I find it ridiculous that they were paying homeless people to stay in their city. I find it ridiculous that they're giving them permanent housing as well, but that's just me.
Advocates for the homeless call the study bogus and say they have not seen a dramatic drop in the homeless population. In addition they note surrounding counties have even reported an increase, which they even go so far as to accuse the governor of driving the homeless out of the city in buses.
San Francisco Chronicle
San Francisco's new figures are based on a one-night homeless count, taken between 8 p.m. Jan. 26 and about 8 a.m. the next morning. It showed the city now has 6,248 homeless people living on the streets or in jails, shelters, rehabilitation centers or other emergency facilities -- a 28 percent decline compared to 8,640 in October 2002, the last time such a count was conducted.

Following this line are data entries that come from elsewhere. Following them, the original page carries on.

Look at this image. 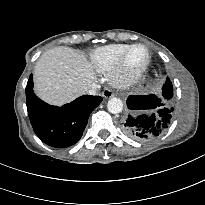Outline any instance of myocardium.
Returning <instances> with one entry per match:
<instances>
[{
  "label": "myocardium",
  "mask_w": 205,
  "mask_h": 205,
  "mask_svg": "<svg viewBox=\"0 0 205 205\" xmlns=\"http://www.w3.org/2000/svg\"><path fill=\"white\" fill-rule=\"evenodd\" d=\"M141 47L146 51L145 62L137 69H130L127 64L131 51ZM151 62V53L149 48L141 43L131 45L121 56L116 66L111 70V83L116 87L127 88L138 83L147 72Z\"/></svg>",
  "instance_id": "obj_1"
}]
</instances>
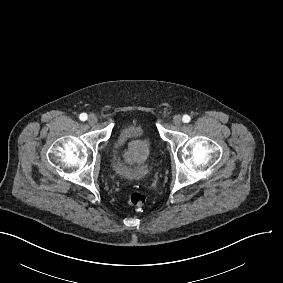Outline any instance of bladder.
Here are the masks:
<instances>
[{
	"label": "bladder",
	"mask_w": 283,
	"mask_h": 283,
	"mask_svg": "<svg viewBox=\"0 0 283 283\" xmlns=\"http://www.w3.org/2000/svg\"><path fill=\"white\" fill-rule=\"evenodd\" d=\"M149 135L148 131L140 124L126 125L113 137L112 143L114 146V161L115 165L110 166V172L114 175L125 177L130 180L137 172L132 165H122L119 156V150L133 139H143ZM158 157H155L156 163ZM152 172H155L154 170Z\"/></svg>",
	"instance_id": "bladder-1"
}]
</instances>
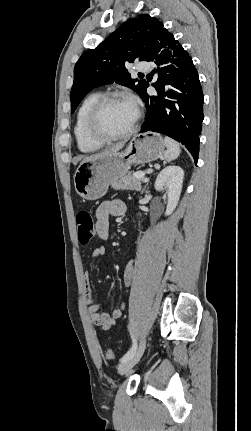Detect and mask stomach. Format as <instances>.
<instances>
[{
  "instance_id": "1",
  "label": "stomach",
  "mask_w": 251,
  "mask_h": 431,
  "mask_svg": "<svg viewBox=\"0 0 251 431\" xmlns=\"http://www.w3.org/2000/svg\"><path fill=\"white\" fill-rule=\"evenodd\" d=\"M164 141L158 134L134 136L125 149L79 165L74 174L77 194L84 200L103 197L109 184L125 176L131 165L157 160L163 155Z\"/></svg>"
}]
</instances>
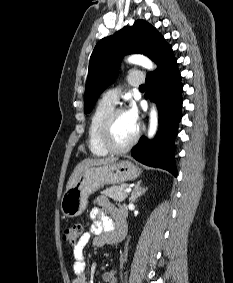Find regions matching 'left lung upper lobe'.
<instances>
[{"instance_id": "5c2ea615", "label": "left lung upper lobe", "mask_w": 233, "mask_h": 283, "mask_svg": "<svg viewBox=\"0 0 233 283\" xmlns=\"http://www.w3.org/2000/svg\"><path fill=\"white\" fill-rule=\"evenodd\" d=\"M171 46L148 22L137 20L95 46L89 64L85 88V113L91 112L96 100L117 76L120 61L126 54L141 53L156 64Z\"/></svg>"}]
</instances>
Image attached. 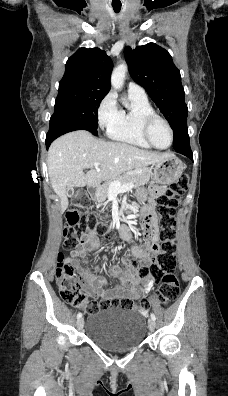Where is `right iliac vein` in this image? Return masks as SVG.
Returning <instances> with one entry per match:
<instances>
[{
	"mask_svg": "<svg viewBox=\"0 0 228 396\" xmlns=\"http://www.w3.org/2000/svg\"><path fill=\"white\" fill-rule=\"evenodd\" d=\"M83 326H84V319H83V318L78 319V321H77V328H78L79 330H81V329L83 328Z\"/></svg>",
	"mask_w": 228,
	"mask_h": 396,
	"instance_id": "right-iliac-vein-1",
	"label": "right iliac vein"
}]
</instances>
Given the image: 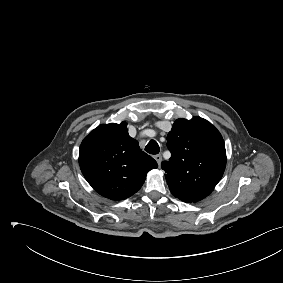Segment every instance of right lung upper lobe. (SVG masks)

"There are still a lot of homeless people out there, and I'm still seeing some of the same people I've seen for the past 10 years," Newsom said at a news conference to announce the numbers. "But it's time to start focusing on the good things that are happening."
The new figures were met with disbelief from homeless advocates who say they don't square with reality on the streets. And they come at a time when most other counties in the Bay Area expect to report an increase in their homeless populations, leading to speculation that perhaps some homeless people are being driven out of the city by its welfare-slashing Care Not Cash program.
"It's an outrageous undercount, politically motivated," said Jennifer Friedenbach of the San Francisco advocacy group the Coalition on Homelessness. "We've been looking at encampments and visit 15 different sites a week, and the numbers may have dropped a little, but we have not seen as dramatic a drop. "
One city of note with an increase was my old stomping grounds in Santa Clara, which now has 7,000 ex-dot commers walking down the El Camino Real.
It's been raining.
In spring, I'll be back to stepping over urine-soaked bodies and dodging shopping carts, and I work downtown off Market and Bush.
I applaud the Care Not Cash program, but I'm not convinced it's been implemented.